Multicenter, Head-to-Head, Real-World Validation Study of Seven Automated Artificial Intelligence Diabetic Retinopathy Screening Systems
Research Design and Methods: This was a multicenter, non-interventional device validation study evaluating a total of 311,604 retinal images from 23,724 veterans who presented for teleretinal DR screening at the Veterans Affairs (VA) Puget Sound Health Care System (HCS) or Atlanta VA HCS from 2006 to 2018. Five companies provided seven algorithms, including one with FDA approval, that independently analyzed all scans, regardless of image quality. The sensitivity/specificity of each algorithm when classifying images as referable DR or not were compared to original VA teleretinal grades and a regraded arbitrated dataset. Value per encounter was estimated.

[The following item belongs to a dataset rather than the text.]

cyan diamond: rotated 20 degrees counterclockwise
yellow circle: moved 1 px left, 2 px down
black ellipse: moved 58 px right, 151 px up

Results: Although high negative predictive values (82.72%-93.69%) were observed, sensitivities varied widely (50.98%-85.90%). Most algorithms performed no better than humans against the arbitrated dataset, but two achieved higher sensitivities and one yielded comparable sensitivity (80.47%, p = 0.441) and specificity (81.28%, p = 0.195). Notably, one had lower sensitivity (74.42%) for proliferative DR (p = 9.77x10-4) than the VA teleretinal graders. Value per encounter varied at $15.14-$18.06 for ophthalmologists and $7.74-$9.24 for optometrists.
Conclusions: The DR screening algorithms showed significant performance differences. These results argue for rigorous testing of all such algorithms on real-world data before clinical implementation.